When their mother hires Petrona, a live-in-maid from the city’s guerrilla-occupied slum, Chula makes it her mission to understand Petrona’s mysterious ways. But Petrona’s unusual behavior belies more than shyness. She is a young woman crumbling under the burden of providing for her family as the rip tide of first love pulls her in the opposite direction. As both girls’ families scramble to maintain stability amidst the rapidly escalating conflict, Petrona and Chula find themselves entangled in a web of secrecy that will force them both to choose between sacrifice and betrayal.
Inspired by the author’s own life, and told through the alternating perspectives of the willful Chula and the achingly hopeful Petrona, Fruit of the Drunken Tree contrasts two very different, but inextricable coming-of-age stories.

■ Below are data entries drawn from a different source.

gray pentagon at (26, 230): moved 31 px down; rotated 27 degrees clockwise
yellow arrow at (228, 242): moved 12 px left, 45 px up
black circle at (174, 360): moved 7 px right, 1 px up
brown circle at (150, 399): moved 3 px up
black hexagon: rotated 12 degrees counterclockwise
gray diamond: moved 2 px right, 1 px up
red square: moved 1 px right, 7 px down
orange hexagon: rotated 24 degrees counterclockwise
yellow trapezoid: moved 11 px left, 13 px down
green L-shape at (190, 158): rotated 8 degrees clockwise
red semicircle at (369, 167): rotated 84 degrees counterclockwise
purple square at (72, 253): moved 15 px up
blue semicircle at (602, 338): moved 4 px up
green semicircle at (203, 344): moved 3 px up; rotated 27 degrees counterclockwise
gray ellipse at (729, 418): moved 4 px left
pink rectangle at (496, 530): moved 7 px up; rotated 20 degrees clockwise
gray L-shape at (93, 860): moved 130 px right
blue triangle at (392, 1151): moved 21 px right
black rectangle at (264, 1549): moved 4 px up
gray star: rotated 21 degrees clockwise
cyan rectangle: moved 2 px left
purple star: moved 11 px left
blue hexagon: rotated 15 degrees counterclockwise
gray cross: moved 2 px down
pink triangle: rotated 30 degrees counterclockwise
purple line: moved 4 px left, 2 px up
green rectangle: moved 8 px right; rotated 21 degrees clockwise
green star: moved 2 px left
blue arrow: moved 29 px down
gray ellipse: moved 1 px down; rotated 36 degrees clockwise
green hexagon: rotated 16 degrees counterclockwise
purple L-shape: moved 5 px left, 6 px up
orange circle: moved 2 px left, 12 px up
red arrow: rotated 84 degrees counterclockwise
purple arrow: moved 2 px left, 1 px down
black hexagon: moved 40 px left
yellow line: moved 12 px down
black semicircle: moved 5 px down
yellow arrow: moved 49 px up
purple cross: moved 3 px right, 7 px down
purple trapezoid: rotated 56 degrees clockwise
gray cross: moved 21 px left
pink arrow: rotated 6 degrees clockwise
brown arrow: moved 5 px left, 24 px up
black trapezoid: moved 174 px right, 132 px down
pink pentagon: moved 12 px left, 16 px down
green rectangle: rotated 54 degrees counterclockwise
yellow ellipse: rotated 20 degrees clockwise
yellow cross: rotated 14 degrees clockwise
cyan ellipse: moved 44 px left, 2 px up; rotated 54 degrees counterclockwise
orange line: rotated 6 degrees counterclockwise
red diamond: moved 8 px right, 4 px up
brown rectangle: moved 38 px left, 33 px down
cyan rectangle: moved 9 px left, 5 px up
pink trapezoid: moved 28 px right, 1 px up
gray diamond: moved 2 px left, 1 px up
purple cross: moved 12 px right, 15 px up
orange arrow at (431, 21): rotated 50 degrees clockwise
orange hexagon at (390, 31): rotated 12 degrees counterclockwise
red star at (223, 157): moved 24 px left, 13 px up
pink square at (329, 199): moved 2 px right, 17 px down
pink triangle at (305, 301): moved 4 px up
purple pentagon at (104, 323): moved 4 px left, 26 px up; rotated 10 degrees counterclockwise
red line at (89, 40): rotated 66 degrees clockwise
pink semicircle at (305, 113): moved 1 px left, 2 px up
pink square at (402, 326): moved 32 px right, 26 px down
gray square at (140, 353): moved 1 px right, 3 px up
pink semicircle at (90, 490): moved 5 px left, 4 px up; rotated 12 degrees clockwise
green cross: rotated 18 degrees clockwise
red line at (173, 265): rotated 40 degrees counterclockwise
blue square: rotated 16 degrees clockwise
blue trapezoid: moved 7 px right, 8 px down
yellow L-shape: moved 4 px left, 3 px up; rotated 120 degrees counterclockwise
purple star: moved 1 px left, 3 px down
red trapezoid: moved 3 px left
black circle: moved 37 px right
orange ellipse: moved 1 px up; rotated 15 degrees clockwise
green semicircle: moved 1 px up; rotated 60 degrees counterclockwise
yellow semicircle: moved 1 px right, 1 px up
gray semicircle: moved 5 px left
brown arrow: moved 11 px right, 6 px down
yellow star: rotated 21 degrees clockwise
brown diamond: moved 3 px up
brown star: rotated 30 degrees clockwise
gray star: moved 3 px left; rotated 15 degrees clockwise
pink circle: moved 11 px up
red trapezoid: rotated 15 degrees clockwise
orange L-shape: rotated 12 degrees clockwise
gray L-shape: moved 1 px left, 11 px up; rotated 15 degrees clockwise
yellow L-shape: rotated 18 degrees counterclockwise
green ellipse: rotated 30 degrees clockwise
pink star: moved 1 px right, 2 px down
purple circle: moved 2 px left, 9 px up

In lush prose, Rojas Contreras sheds light on the impossible choices women are often forced to make in the face of violence and the unexpected connections that can blossom out of desperation.


August 7, 2018: If You Leave Me by Crystal Hana Kim

An emotionally riveting debut novel about war, family, and forbidden love—the unforgettable saga of two ill-fated lovers in Korea and the heartbreaking choices they’re forced to make in the years surrounding the civil war that still haunts us today.
When the communist-backed army from the north invades her home, sixteen-year-old Haemi Lee, along with her widowed mother and ailing brother, is forced to flee to a refugee camp along the coast. For a few hours each night, she escapes her family’s makeshift home and tragic circumstances with her childhood friend, Kyunghwan.
Focused on finishing school, Kyunghwan doesn’t realize his older and wealthier cousin, Jisoo, has his sights set on the beautiful and spirited Haemi—and is determined to marry her before joining the fight. But as Haemi becomes a wife, then a mother, her decision to forsake the boy she always loved for the security of her family sets off a dramatic saga that will have profound effects for generations to come.